General Motors (GM) has recently revealed its plan to invest $500 million in its Arlington Assembly plant located in Texas. The purpose of this investment is to upgrade the facility so that it can manufacture the next generation of full-size gasoline-powered SUVs. However, the investment is contingent upon successful negotiations with local government officials, as stated by GM in a press release.
This announcement marks the third major investment made by GM within the same week in its plants dedicated to the production of gasoline-powered trucks. These trucks have proven to be highly popular and profitable, playing a crucial role in funding GM’s transition towards electric vehicles (EVs) in the coming decade. CEO Mary Barra previously acknowledged that the profitability of EVs is currently insufficient compared to their gasoline-powered counterparts due to high battery costs.

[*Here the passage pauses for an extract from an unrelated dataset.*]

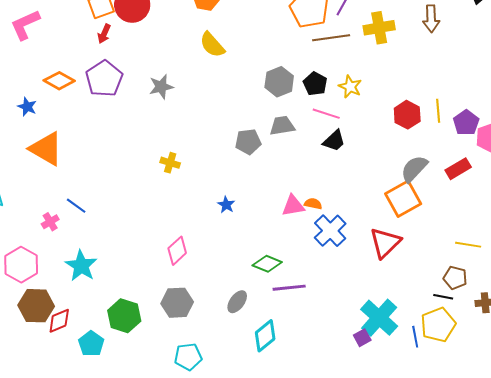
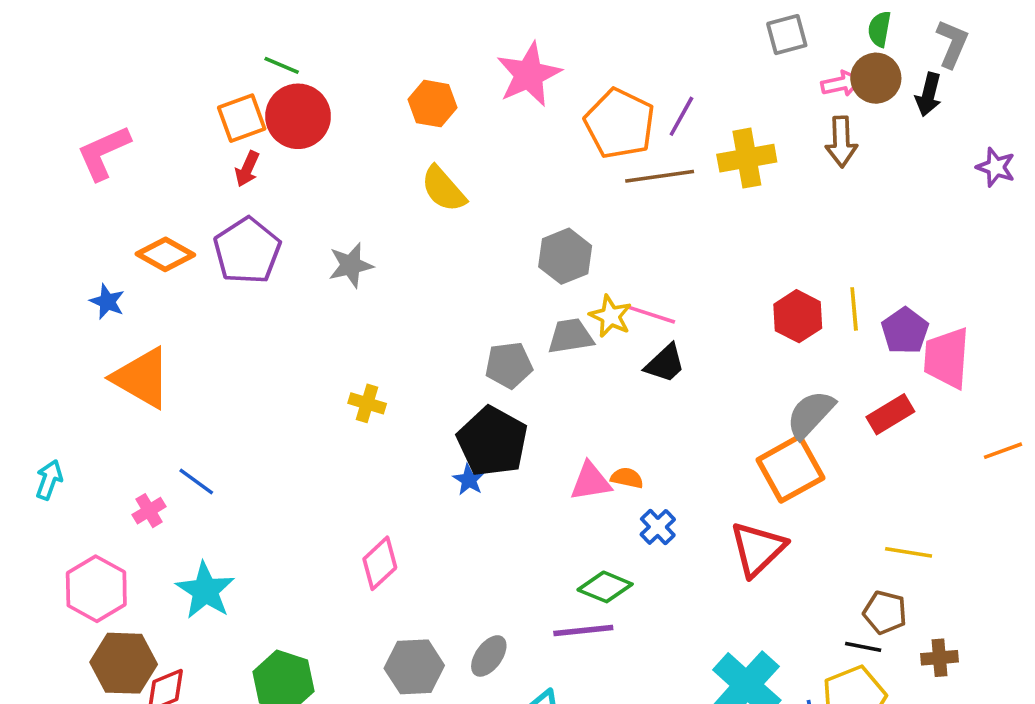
black pentagon: (315, 84) -> (492, 442), moved, size x1.6
yellow star: (350, 87) -> (611, 316), moved
blue cross: (330, 231) -> (658, 527), size x0.6
green diamond: (267, 264) -> (605, 587), moved
gray hexagon: (177, 303) -> (414, 667), moved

The investment in the Arlington plant is aimed at boosting sales of the profitable full-size SUVs manufactured there. Notable models produced at the facility include the Chevrolet Tahoe and Suburban, GMC Yukon and Yukon XL, and Cadillac Escalade, Escalade ESV, and Escalade-V. However, GM has not disclosed any specific details or timelines regarding future full-size SUVs.
In terms of sales, GM sold approximately 40,247 Escalades in the United States last year, making it the highest-selling vehicle in the Cadillac brand. The sales of Suburbans increased by 6% compared to the previous year, with a total of 50,951 units sold. Tahoes remained relatively flat with 105,756 units sold, while total Yukon sales decreased by 2.3% to 82,304 units. Overall, GM sold a total of 2.3 million vehicles in the United States last year.
Gerald Johnson, executive vice president of GM’s Global Manufacturing and Sustainability, expressed gratitude to the employees of the Arlington Assembly plant for their dedication and record-breaking production achievements. He emphasized that the investment reinforces GM’s commitment to customers. Additionally, Johnson highlighted the significance of the investment in bolstering GM’s manufacturing operations across the United States, which comprise more than 50 assembly, stamping, propulsion, and component plants, as well as parts distribution centers.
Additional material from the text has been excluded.